The problem - The word "element" marks the lines to keep; find each one in the data and copy it.
====== Records for the task
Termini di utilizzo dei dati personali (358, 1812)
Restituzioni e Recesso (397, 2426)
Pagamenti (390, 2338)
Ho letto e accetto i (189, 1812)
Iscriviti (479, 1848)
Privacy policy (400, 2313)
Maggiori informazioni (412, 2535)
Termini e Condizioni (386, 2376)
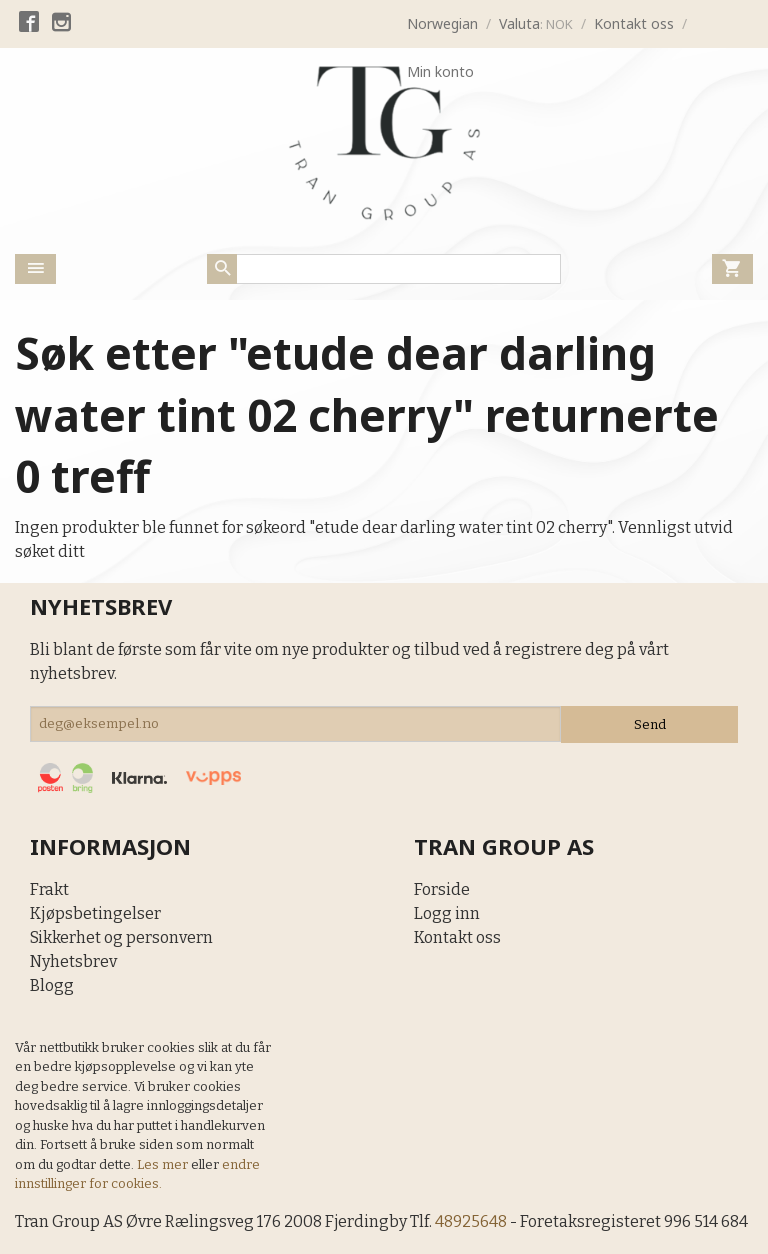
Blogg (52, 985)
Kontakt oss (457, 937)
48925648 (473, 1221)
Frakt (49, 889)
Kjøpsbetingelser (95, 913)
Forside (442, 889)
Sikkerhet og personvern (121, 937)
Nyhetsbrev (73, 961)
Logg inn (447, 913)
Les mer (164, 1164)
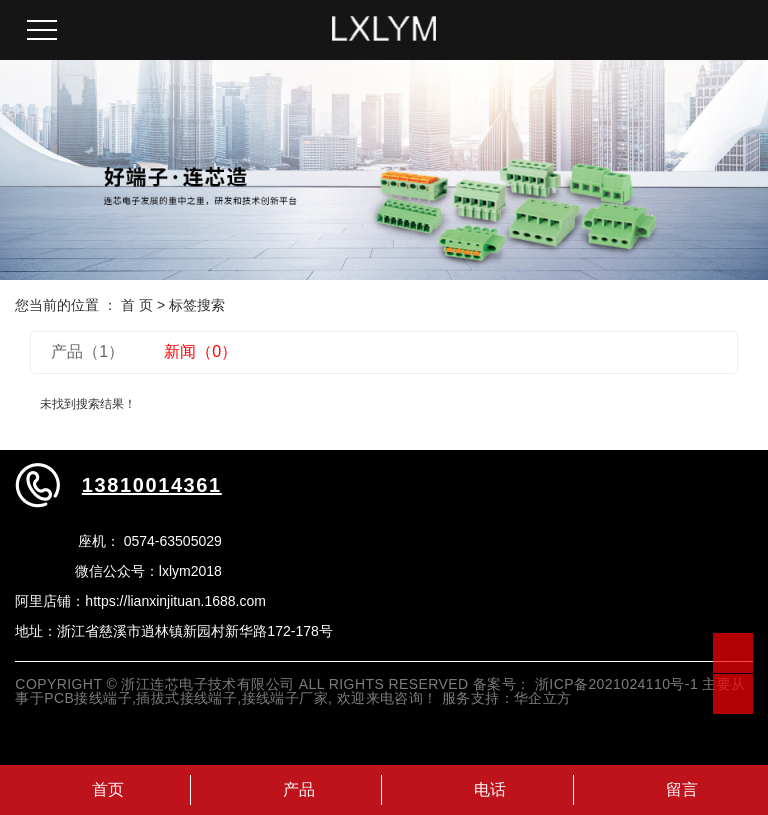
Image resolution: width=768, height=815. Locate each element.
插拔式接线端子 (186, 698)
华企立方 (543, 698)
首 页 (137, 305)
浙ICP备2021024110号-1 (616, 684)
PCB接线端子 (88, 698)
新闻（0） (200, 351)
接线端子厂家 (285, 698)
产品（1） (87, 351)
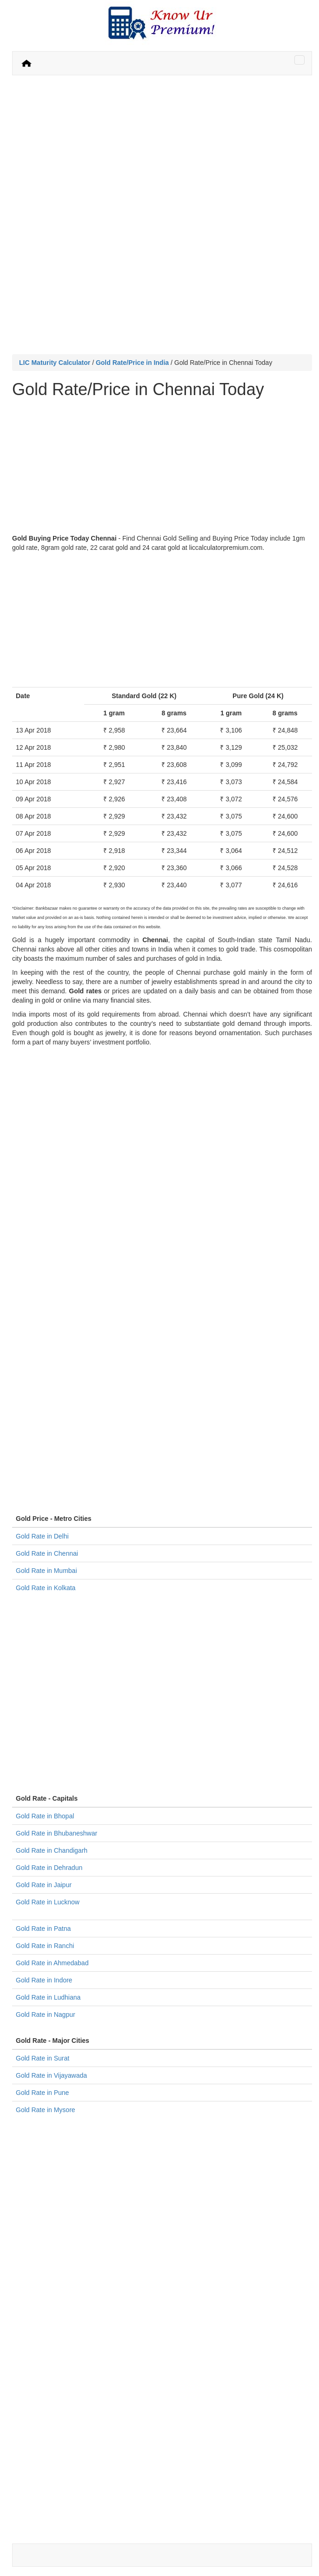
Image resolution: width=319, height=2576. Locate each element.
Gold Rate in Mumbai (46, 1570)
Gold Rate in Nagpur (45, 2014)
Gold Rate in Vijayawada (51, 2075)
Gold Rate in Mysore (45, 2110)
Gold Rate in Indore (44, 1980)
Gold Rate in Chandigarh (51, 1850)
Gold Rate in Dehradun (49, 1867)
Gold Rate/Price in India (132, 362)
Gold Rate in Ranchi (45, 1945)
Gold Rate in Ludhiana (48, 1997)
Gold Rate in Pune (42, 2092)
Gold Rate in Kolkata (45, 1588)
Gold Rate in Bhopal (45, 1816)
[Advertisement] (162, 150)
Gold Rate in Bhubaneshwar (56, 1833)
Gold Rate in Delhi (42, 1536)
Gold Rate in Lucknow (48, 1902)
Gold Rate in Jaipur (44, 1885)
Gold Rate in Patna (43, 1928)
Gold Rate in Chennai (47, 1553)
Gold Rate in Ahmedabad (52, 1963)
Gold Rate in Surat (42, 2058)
============
Reply to the exercise -
Image resolution: width=768, height=815. Locate each element.
Image resolution: width=319, height=2576. Locate each element.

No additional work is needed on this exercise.